### MATERIAL SUPPLIED:
■ ■ ■ ■

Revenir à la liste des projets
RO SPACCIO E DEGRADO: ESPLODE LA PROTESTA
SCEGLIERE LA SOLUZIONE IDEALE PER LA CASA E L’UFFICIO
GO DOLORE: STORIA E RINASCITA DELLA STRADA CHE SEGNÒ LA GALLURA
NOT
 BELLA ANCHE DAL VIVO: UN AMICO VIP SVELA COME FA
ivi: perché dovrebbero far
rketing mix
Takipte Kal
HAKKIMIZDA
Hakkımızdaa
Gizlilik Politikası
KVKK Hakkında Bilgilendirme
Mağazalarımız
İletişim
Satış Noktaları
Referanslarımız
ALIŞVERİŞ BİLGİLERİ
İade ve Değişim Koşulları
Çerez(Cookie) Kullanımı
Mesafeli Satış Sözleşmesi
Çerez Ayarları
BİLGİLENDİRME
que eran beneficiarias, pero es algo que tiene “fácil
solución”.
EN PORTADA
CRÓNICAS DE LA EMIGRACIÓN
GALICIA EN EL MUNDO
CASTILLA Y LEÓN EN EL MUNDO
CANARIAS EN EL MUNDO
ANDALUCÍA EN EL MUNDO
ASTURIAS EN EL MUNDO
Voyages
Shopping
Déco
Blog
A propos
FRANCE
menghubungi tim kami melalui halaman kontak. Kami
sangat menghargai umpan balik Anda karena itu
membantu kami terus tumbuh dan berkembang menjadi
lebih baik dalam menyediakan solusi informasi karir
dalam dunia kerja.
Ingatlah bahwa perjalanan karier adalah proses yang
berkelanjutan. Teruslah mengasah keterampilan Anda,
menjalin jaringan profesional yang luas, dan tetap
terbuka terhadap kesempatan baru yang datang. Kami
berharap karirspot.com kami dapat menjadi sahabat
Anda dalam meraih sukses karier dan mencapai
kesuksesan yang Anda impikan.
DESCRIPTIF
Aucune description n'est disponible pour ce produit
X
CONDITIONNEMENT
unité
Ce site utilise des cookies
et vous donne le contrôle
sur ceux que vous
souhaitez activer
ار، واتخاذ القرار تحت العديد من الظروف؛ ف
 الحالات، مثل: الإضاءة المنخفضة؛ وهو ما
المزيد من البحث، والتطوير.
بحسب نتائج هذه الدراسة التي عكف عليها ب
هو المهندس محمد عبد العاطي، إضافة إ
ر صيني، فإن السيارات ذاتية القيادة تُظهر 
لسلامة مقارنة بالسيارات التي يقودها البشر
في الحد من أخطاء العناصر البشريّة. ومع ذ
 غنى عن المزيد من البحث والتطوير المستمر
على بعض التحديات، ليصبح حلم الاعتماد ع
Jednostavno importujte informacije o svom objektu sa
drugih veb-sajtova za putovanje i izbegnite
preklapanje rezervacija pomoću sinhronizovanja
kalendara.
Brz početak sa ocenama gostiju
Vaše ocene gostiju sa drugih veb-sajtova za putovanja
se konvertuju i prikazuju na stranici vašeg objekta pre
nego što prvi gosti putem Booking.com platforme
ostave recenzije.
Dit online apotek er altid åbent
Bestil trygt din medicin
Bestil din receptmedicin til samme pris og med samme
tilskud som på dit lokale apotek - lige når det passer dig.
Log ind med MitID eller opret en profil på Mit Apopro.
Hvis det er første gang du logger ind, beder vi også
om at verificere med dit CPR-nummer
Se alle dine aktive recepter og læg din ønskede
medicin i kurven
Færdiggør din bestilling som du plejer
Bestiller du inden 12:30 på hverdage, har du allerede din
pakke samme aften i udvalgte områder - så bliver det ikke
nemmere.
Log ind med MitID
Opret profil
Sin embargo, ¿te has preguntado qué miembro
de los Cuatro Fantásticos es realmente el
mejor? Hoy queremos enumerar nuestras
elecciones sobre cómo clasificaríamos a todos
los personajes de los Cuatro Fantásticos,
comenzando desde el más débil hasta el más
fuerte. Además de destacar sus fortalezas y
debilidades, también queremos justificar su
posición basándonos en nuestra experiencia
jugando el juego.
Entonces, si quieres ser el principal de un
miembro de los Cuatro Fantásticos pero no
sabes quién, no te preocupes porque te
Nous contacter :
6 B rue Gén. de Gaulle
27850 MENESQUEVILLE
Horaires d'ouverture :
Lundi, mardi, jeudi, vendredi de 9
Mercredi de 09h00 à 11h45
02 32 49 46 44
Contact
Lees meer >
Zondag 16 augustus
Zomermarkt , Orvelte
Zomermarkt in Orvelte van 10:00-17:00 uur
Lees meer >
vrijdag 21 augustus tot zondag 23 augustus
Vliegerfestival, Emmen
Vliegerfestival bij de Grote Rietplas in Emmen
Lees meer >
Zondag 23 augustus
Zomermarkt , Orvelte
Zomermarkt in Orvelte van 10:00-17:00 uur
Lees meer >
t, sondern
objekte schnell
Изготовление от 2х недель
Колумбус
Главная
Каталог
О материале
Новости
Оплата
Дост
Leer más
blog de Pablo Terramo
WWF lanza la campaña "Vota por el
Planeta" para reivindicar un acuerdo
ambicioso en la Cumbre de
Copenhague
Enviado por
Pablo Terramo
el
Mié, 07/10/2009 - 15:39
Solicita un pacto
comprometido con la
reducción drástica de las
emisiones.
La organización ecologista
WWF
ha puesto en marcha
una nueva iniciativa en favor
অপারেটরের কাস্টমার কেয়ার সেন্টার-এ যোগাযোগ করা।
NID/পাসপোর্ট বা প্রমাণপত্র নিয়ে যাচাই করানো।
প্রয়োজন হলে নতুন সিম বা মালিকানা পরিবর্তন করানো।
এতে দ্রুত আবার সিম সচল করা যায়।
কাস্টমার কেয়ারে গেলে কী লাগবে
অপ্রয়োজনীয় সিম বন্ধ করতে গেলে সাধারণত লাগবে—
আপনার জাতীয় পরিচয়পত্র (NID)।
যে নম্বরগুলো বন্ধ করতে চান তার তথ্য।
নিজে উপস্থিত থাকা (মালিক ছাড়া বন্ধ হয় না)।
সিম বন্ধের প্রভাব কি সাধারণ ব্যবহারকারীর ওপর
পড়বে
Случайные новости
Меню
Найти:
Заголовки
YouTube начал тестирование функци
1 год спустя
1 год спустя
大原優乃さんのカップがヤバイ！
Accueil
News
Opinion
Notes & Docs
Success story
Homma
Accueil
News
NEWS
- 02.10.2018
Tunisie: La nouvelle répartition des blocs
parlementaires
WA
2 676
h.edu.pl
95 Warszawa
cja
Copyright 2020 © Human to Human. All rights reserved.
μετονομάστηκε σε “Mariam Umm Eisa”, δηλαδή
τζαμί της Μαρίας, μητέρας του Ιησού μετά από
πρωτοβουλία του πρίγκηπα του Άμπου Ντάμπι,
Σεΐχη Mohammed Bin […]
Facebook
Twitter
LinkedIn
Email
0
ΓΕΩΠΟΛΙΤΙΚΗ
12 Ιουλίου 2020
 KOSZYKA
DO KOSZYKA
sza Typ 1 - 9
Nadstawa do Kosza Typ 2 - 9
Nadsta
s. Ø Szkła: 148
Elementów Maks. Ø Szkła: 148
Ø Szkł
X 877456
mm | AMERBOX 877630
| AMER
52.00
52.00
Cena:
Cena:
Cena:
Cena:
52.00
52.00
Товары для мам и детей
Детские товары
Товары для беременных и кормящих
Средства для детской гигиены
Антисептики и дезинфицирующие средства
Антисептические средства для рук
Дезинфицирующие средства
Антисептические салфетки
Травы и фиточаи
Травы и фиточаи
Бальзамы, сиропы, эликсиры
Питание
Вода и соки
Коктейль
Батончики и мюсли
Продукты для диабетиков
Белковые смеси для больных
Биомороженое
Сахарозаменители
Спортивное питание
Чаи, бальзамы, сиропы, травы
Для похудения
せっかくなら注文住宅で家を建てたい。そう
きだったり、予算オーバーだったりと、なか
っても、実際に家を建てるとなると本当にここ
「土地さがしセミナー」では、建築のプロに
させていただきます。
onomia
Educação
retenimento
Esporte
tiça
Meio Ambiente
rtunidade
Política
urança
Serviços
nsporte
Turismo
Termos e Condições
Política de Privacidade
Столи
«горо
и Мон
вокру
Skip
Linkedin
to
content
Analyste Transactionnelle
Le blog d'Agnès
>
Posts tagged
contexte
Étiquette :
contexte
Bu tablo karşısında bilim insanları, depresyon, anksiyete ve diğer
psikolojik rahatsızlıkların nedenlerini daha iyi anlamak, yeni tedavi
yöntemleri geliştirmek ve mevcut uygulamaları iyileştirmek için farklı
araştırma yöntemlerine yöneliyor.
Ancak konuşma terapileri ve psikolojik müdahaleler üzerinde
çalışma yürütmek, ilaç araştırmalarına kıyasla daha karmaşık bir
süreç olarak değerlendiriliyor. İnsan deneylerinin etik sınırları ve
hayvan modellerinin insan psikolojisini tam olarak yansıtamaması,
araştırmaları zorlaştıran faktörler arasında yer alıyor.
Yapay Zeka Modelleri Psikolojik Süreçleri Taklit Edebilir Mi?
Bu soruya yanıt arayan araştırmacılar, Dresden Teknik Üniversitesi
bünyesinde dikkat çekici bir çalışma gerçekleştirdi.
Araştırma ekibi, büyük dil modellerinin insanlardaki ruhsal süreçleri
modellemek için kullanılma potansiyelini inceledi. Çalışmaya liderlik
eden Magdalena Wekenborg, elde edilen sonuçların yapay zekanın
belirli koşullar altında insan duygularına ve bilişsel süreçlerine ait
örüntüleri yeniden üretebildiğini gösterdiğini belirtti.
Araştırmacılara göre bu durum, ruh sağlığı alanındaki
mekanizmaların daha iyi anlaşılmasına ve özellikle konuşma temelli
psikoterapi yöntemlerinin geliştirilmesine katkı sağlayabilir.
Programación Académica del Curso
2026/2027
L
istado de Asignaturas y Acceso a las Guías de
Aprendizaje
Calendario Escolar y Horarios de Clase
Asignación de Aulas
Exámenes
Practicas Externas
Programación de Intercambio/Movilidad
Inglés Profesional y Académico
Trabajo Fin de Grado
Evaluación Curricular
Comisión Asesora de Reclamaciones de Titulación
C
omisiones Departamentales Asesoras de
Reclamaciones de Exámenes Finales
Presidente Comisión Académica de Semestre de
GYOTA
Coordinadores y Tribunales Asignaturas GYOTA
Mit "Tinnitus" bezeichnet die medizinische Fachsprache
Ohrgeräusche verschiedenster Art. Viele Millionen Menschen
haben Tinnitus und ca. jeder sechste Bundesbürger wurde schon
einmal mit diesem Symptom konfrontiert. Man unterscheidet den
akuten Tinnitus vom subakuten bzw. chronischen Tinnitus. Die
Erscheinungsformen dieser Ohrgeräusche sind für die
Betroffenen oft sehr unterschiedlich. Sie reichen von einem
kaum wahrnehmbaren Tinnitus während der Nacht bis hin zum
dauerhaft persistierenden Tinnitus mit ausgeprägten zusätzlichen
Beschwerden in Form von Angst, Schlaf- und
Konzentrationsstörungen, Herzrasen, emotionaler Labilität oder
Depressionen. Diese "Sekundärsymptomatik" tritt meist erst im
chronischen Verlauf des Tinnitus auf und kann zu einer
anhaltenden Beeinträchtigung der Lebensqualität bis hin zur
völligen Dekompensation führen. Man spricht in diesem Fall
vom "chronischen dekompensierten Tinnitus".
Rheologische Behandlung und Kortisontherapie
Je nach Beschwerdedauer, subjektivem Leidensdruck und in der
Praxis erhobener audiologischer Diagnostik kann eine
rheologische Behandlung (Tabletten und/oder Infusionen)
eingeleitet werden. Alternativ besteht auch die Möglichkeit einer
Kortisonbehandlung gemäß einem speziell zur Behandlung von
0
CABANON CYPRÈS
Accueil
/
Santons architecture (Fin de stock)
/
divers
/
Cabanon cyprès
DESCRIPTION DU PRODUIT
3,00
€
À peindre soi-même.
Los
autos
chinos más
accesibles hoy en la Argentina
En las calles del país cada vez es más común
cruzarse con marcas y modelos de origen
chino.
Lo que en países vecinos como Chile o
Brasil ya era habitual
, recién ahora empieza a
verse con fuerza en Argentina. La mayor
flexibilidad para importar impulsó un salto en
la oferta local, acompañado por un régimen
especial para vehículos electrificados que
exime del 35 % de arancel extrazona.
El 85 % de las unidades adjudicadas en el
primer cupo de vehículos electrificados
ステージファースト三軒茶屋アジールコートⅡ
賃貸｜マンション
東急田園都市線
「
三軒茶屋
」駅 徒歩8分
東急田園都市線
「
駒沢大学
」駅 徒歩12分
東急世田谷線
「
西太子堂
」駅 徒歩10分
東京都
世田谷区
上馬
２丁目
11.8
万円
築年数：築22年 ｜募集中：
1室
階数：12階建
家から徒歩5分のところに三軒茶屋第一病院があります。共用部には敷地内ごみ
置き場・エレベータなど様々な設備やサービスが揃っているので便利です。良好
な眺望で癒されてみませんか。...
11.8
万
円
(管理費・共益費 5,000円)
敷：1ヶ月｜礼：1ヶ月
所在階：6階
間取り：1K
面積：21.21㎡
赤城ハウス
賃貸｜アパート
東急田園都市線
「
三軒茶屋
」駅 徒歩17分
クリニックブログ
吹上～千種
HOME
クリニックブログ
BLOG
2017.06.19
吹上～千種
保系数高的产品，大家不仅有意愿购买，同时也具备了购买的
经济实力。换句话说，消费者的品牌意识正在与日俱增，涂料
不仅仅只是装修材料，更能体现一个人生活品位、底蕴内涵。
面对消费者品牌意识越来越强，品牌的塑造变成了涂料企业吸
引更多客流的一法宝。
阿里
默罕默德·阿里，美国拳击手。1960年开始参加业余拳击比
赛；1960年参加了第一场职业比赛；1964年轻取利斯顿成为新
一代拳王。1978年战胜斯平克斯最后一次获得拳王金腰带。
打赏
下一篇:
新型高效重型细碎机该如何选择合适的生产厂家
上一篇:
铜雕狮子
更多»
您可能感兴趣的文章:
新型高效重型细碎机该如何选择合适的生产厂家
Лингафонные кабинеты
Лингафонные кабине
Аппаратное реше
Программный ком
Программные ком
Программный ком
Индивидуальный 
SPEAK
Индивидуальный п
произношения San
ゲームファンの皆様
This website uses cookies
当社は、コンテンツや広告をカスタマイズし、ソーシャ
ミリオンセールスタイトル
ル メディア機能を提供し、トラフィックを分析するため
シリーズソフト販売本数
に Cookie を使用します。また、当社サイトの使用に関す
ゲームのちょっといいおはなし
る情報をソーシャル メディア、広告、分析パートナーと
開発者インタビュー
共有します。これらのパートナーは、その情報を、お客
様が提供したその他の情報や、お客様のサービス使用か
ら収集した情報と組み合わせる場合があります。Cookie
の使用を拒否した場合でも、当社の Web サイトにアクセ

■ ■ ■ ■

### EXERCISE REQUIREMENTS:
Copy verbatim, from the listing above, each line from the one containing "произношения San" down to the one containing "共有します。これらのパートナーは、その情報を、お客", inclusive.

### COMPLETED EXERCISE:
произношения San
ゲームファンの皆様
This website uses cookies
当社は、コンテンツや広告をカスタマイズし、ソーシャ
ミリオンセールスタイトル
ル メディア機能を提供し、トラフィックを分析するため
シリーズソフト販売本数
に Cookie を使用します。また、当社サイトの使用に関す
ゲームのちょっといいおはなし
る情報をソーシャル メディア、広告、分析パートナーと
開発者インタビュー
共有します。これらのパートナーは、その情報を、お客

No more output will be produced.